Research Trainee: Matthew Marshall, PhD Student, Dept. of Industrial and Operations Engineering at the University of Michigan

Faculty Researcher: Thomas J. Armstrong, PhD, Professor of Industrial and Operations Engineering and Biomedical Engineering at the University of Michigan

Forceful hand exertions are a recognized risk factor for the development of Work Related Musculoskeletal Disorders in the upper extremity. The need for measuring and quantifying hand force during manual exertions is widespread, but there currently are few user-friendly tools. This project will investigate, develop, and improve a hierarchical system of tools for measuring hand forces. First, the study will examine the use of electromyographic (EMG) techniques for estimating hand forces in dynamic work. The relationship between EMG calibration techniques and the EMG-force curve will be studied for non-isometric exertions. The goal is to determine which calibration technique produces the most accurate relationship between EMG signal parameters and the actual magnitude of the manual exertion. Second, the study will investigate the ability of workers and job analysts (observers) to subjectively discriminate among different levels of hand force. Finally, an observer-based force rating methodology will be developed and validated. This system will have applications in 1) basic ergonomic job analysis to assess risk factors for upper extremity MSDs, and 2) rehabilitation job analysis to accommodate the forceful demands of a job with an injured or disabled worker’s ability to perform manual exertions. This system will use benchmarks of forceful exertions of varying magnitudes selected from common occupational and non-occupational work activities. A combination of laboratory experiments and field surveys will be used to achieve the research goals.

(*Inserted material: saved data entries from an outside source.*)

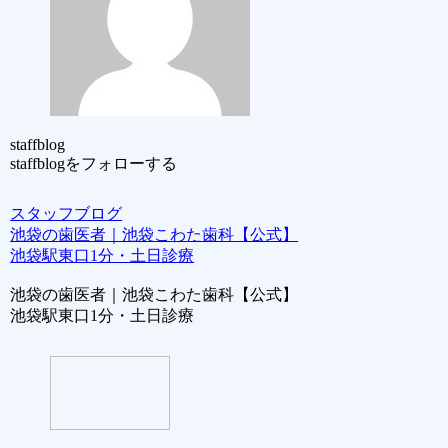
staffblog
staffblogをフォローする
スタッフブログ
池袋の歯医者｜池袋こわた歯科【公式】
池袋駅東口1分・土日診療
池袋の歯医者｜池袋こわた歯科【公式】
池袋駅東口1分・土日診療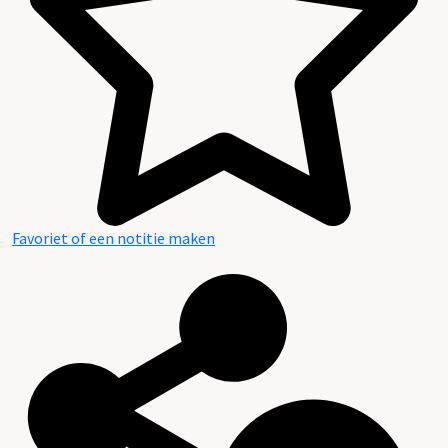
Favoriet of een notitie maken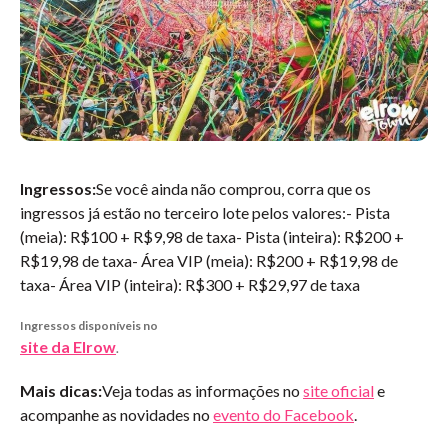
Ingressos:
Se você ainda não comprou, corra que os
ingressos já estão no terceiro lote pelos valores:
- Pista
(meia): R$100 + R$9,98 de taxa
- Pista (inteira): R$200 +
R$19,98 de taxa
- Área VIP (meia): R$200 + R$19,98 de
taxa
- Área VIP (inteira): R$300 + R$29,97 de taxa
Ingressos disponíveis no
site da Elrow
.
Mais dicas:
Veja todas as informações no
site oficial
e
acompanhe as novidades no
evento do Facebook
.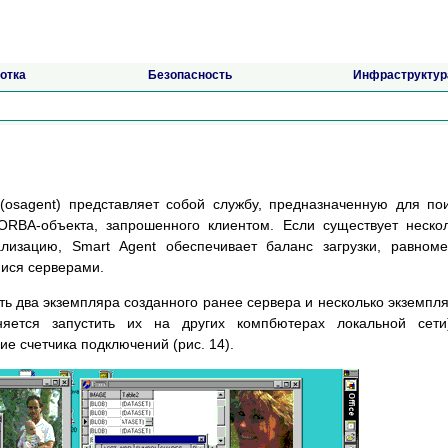
отка
Безопасность
Инфраструктур
(osagent) представляет собой службу, предназначенную для по
RBA-объекта, запрошенного клиентом. Если существует неско
лизацию, Smart Agent обеспечивает баланс загрузки, равном
ися серверами.
ть два экземпляра созданного ранее сервера и несколько экземпл
няется запустить их на других компбютерах локальной сети
ие счетчика подключений (рис. 14).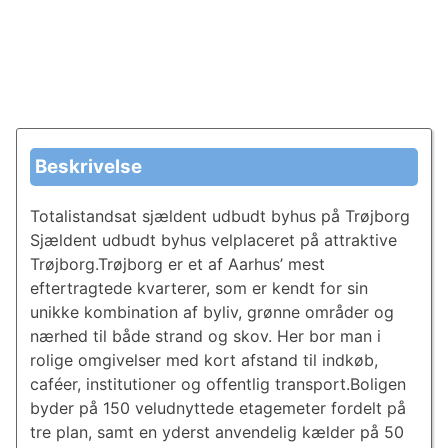
Beskrivelse
Totalistandsat sjældent udbudt byhus på Trøjborg
Sjældent udbudt byhus velplaceret på attraktive
Trøjborg.Trøjborg er et af Aarhus’ mest
eftertragtede kvarterer, som er kendt for sin
unikke kombination af byliv, grønne områder og
nærhed til både strand og skov. Her bor man i
rolige omgivelser med kort afstand til indkøb,
caféer, institutioner og offentlig transport.Boligen
byder på 150 veludnyttede etagemeter fordelt på
tre plan, samt en yderst anvendelig kælder på 50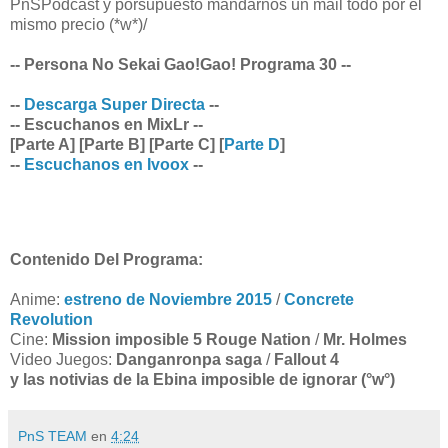
PnSPodcast y porsupuesto mandarnos un mail todo por el
mismo precio (*w*)/
-- Persona No Sekai Gao!Gao! Programa 30 --
--
Descarga Super Directa
--
-- Escuchanos en MixLr --
[Parte A] [Parte B] [Parte C] [
Parte D
]
--
Escuchanos en Ivoox
--
Contenido Del Programa:
Anime:
estreno de Noviembre 2015
/
Concrete
Revolution
Cine:
Mission imposible 5 Rouge Nation
/
Mr. Holmes
Video Juegos:
Danganronpa saga
/
Fallout 4
y las notivias de la Ebina imposible de ignorar (°w°)
PnS TEAM
en
4:24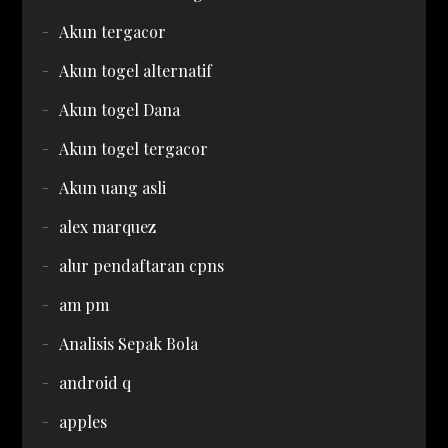
Akun tergacor
Akun togel alternatif
Akun togel Dana
Akun togel tergacor
Akun uang asli
alex marquez
alur pendaftaran cpns
am pm
Analisis Sepak Bola
android q
apples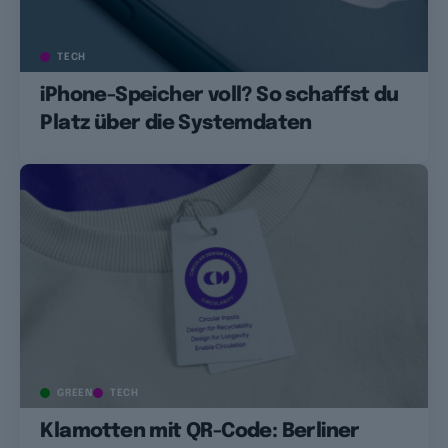
TECH
iPhone-Speicher voll? So schaffst du
Platz über die Systemdaten
GREEN
TECH
Klamotten mit QR-Code: Berliner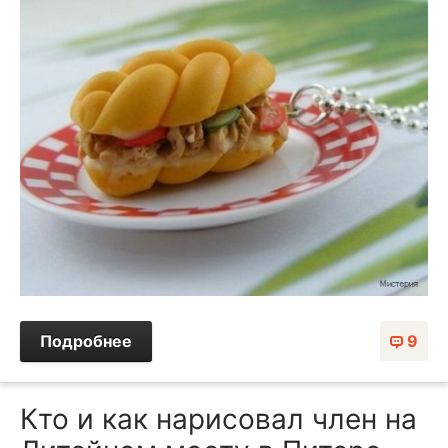
Подробнее
9
Кто и как нарисовал член на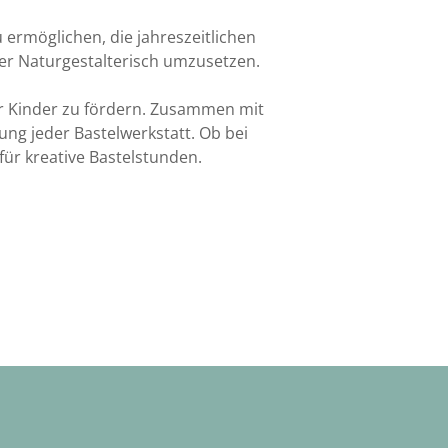
ermöglichen, die jahreszeitlichen
der Naturgestalterisch umzusetzen.
der Kinder zu fördern. Zusammen mit
ung jeder Bastelwerkstatt. Ob bei
für kreative Bastelstunden.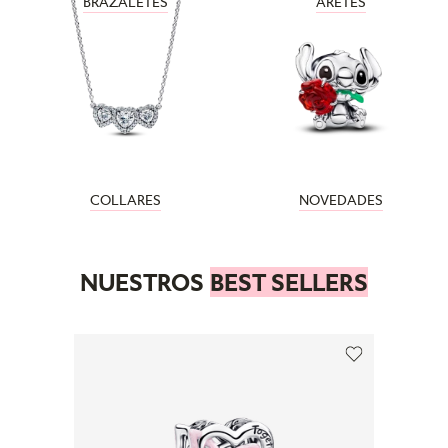
BRAZALETES
ARETES
COLLARES
NOVEDADES
NUESTROS
BEST SELLERS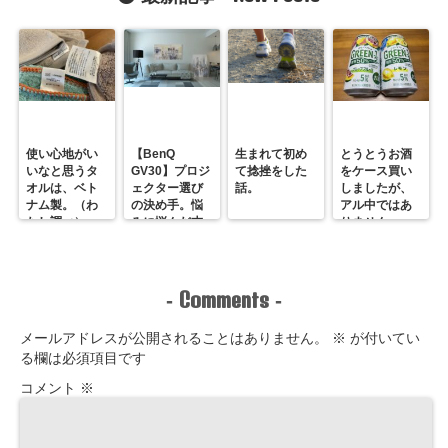
使い心地がい
【BenQ
生まれて初め
とうとうお酒
いなと思うタ
GV30】プロジ
て捻挫をした
をケース買い
オルは、ベト
ェクター選び
話。
しましたが、
ナム製。（わ
の決め手。悩
アル中ではあ
たし調べ）
みに悩んだ末
りません。
のホームシア
ター最＆高！
Comments
-
-
メールアドレスが公開されることはありません。
※
が付いてい
る欄は必須項目です
コメント
※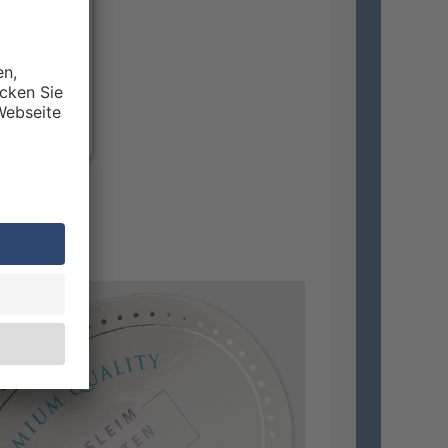
r Nutzung
zusehen.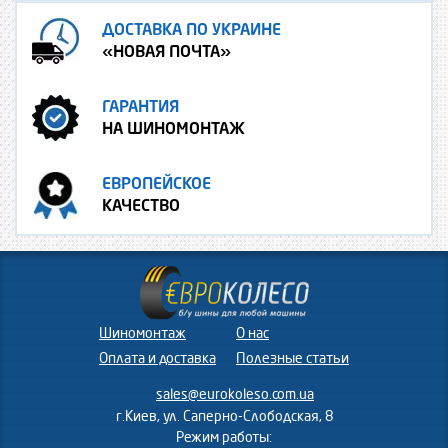
ДОСТАВКА ПО УКРАИНЕ
«НОВАЯ ПОЧТА»
ГАРАНТИЯ
НА ШИНОМОНТАЖ
ЕВРОПЕЙСКОЕ
КАЧЕСТВО
Шиномонтаж
О нас
Оплата и доставка
Полезные статьи
sales@eurokoleso.com.ua
г.Киев, ул. Саперно-Слободская, 8
Режим работы: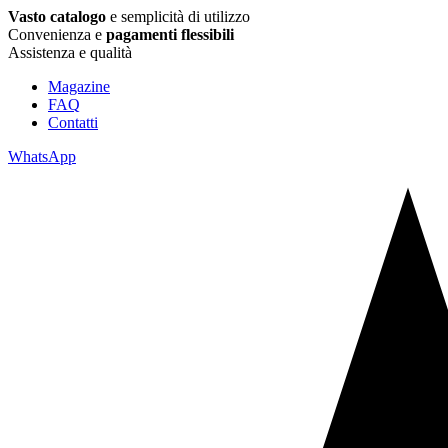
Vasto catalogo
e semplicità di utilizzo
Convenienza e
pagamenti flessibili
Assistenza e qualità
Magazine
FAQ
Contatti
WhatsApp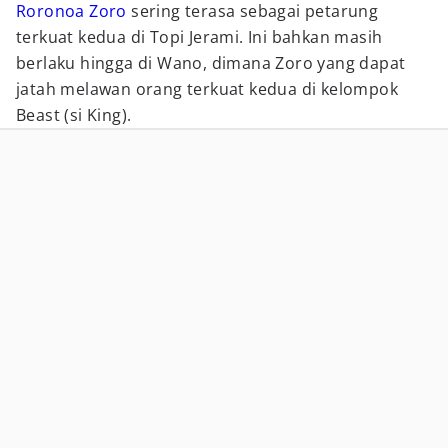
Roronoa Zoro
sering terasa sebagai petarung
terkuat kedua di Topi Jerami. Ini bahkan masih
berlaku hingga di Wano, dimana Zoro yang dapat
jatah melawan orang terkuat kedua di kelompok
Beast (si King).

Publications resulting from this project:
Marshall MM, Armstrong TJ, Ebersole ML. Verbal estimation of peak exertion intensity. Human Factors. 2004;46(4):697-710.

Marshall, M.M. and Armstrong, T.J. Observational assessment of forceful exertion and the perceived force demands of daily activities. Journal of Occupational Rehabilitation. 2004;14(4):281-294, 2004.


Research trainee’s current position:
Matthew Marshall completed his PhD in 2002 and is currently the Associate Dean Undergraduate Programs and a Professor at the Kate Gleason College of Engineering, Rochester Institute of Technology.